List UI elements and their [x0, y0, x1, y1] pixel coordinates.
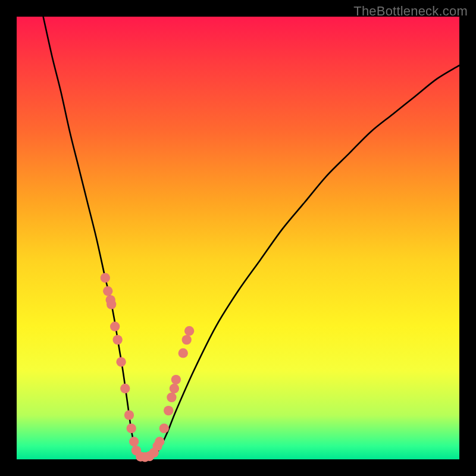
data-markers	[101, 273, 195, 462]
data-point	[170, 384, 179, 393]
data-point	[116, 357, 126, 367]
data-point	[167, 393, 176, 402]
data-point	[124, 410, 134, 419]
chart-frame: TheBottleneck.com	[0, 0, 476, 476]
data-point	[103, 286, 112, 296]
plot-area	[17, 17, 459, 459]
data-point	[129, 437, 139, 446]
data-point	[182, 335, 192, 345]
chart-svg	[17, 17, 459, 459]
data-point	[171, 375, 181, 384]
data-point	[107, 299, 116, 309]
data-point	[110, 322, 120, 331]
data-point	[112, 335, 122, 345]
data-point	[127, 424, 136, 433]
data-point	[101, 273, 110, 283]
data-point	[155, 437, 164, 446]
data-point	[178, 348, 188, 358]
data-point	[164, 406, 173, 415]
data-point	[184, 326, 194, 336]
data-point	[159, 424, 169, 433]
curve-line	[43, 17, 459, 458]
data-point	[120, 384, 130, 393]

---

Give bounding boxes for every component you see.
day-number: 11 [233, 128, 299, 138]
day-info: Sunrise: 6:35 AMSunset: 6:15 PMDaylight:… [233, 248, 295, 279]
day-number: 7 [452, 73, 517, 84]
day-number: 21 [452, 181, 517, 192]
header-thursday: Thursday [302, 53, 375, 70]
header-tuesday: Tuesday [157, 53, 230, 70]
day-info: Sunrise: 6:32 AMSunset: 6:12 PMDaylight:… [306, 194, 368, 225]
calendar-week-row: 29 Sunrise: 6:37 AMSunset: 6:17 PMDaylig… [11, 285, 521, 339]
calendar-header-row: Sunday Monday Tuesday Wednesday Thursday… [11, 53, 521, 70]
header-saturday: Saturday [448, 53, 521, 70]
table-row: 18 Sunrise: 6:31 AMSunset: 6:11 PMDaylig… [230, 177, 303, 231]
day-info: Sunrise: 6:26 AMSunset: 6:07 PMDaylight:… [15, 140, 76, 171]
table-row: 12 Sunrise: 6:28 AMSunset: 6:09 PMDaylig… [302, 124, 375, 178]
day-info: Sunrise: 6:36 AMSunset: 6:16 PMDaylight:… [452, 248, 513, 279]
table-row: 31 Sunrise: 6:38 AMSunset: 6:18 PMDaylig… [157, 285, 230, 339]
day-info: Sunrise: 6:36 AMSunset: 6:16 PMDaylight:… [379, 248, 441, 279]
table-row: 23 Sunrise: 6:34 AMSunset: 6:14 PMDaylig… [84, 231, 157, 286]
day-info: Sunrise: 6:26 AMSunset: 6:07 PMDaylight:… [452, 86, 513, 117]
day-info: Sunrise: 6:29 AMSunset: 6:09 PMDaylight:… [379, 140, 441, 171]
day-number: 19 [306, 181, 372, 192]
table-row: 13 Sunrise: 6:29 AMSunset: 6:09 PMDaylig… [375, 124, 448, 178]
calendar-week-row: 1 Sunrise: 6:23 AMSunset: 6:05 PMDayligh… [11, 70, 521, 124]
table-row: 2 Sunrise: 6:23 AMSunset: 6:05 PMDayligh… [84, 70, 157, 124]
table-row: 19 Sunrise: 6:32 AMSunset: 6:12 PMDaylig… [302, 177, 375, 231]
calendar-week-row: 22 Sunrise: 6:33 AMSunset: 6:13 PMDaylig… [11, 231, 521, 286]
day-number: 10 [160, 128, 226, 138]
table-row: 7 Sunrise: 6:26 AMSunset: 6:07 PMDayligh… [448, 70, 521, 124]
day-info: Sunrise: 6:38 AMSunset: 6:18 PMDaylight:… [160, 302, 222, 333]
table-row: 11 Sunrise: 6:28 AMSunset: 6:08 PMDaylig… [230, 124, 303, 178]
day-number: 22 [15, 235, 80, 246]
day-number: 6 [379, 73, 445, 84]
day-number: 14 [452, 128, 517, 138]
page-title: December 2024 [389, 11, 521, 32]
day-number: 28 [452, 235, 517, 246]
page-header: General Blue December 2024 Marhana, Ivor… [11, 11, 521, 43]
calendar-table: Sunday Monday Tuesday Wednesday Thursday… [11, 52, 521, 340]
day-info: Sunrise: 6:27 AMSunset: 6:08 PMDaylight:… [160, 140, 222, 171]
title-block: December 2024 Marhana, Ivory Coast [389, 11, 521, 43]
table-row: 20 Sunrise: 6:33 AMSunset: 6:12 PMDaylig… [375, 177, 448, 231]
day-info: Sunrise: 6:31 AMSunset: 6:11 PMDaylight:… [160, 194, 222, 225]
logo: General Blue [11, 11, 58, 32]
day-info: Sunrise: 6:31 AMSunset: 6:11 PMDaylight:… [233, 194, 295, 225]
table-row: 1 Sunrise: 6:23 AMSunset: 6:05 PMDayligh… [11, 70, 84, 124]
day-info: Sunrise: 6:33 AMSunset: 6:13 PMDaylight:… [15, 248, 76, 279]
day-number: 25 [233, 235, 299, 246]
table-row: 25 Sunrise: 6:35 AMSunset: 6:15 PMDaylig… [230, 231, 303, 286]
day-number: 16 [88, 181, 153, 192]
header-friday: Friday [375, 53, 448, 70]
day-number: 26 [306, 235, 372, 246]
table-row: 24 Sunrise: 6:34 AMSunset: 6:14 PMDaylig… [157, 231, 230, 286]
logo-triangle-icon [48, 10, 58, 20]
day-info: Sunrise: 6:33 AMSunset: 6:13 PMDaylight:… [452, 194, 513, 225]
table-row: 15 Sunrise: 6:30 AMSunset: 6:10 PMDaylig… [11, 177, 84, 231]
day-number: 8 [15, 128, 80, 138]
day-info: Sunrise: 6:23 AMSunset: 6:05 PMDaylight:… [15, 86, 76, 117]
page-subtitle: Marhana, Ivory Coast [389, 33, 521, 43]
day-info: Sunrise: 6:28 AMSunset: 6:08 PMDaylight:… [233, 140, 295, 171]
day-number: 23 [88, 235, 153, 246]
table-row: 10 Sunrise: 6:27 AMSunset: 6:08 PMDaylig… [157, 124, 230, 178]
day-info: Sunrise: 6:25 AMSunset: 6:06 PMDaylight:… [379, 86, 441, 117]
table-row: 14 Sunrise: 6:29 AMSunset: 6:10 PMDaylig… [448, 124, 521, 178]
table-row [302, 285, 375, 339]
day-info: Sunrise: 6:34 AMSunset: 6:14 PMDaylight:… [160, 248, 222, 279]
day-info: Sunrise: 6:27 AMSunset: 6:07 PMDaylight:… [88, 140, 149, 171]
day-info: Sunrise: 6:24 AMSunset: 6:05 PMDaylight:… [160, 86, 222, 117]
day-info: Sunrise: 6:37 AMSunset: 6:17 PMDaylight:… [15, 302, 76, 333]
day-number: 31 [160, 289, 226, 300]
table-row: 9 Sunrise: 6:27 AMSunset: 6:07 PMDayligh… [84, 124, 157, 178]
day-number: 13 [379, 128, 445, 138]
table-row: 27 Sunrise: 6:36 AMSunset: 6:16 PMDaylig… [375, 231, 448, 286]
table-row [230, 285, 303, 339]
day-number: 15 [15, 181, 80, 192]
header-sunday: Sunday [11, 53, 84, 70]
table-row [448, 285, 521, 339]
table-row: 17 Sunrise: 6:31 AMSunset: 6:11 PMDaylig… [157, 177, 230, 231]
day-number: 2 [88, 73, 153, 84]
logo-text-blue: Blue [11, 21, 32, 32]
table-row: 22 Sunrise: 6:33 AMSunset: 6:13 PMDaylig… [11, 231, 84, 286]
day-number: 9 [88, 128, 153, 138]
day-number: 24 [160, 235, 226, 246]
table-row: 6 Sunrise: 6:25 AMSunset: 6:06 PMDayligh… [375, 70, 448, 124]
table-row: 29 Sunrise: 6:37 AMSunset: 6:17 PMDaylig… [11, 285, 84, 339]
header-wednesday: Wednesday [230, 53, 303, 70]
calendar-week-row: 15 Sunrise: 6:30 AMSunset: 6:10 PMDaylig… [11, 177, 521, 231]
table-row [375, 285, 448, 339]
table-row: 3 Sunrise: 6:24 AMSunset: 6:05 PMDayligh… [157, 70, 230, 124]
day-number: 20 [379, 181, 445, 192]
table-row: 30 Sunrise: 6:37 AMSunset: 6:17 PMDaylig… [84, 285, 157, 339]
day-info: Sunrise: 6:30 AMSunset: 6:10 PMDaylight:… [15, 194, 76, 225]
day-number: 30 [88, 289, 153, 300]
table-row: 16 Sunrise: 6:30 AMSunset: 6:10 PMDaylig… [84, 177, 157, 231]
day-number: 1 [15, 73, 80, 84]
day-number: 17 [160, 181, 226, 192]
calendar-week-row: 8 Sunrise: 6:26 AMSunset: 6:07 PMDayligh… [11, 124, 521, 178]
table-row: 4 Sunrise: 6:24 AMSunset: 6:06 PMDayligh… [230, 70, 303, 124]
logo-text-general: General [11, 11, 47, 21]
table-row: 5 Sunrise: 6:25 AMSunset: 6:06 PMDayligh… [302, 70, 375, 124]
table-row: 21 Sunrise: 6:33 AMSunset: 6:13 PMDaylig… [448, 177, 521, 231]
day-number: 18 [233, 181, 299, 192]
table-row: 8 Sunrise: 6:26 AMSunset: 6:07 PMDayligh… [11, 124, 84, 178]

#### Task brief:
One number and nothing else is the answer: how many lines of the material include "General".

#### Task output:
3